What the task asks: Your task is to filter the data below down to the lines holding "administration".

-------- Records for this task --------

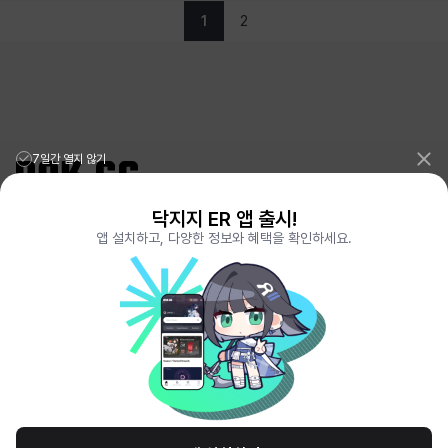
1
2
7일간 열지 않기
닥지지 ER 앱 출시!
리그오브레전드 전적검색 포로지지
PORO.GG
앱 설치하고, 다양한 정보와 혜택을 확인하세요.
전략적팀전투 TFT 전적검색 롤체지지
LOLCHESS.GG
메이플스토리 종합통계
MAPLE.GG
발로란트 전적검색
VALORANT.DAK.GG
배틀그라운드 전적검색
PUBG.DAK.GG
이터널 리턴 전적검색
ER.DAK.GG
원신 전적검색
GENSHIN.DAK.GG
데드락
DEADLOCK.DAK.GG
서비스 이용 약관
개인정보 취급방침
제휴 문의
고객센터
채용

--------
-------- Records for this task --------

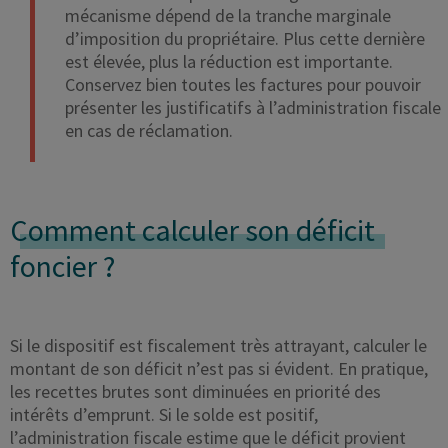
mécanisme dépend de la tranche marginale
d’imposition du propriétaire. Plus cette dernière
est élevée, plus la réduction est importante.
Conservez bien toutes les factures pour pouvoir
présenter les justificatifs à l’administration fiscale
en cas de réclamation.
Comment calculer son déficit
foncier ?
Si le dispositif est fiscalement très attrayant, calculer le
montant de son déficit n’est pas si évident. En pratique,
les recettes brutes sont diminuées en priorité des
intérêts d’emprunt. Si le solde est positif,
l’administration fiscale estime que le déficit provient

--------

Solution to this task:
présenter les justificatifs à l’administration fiscale
l’administration fiscale estime que le déficit provient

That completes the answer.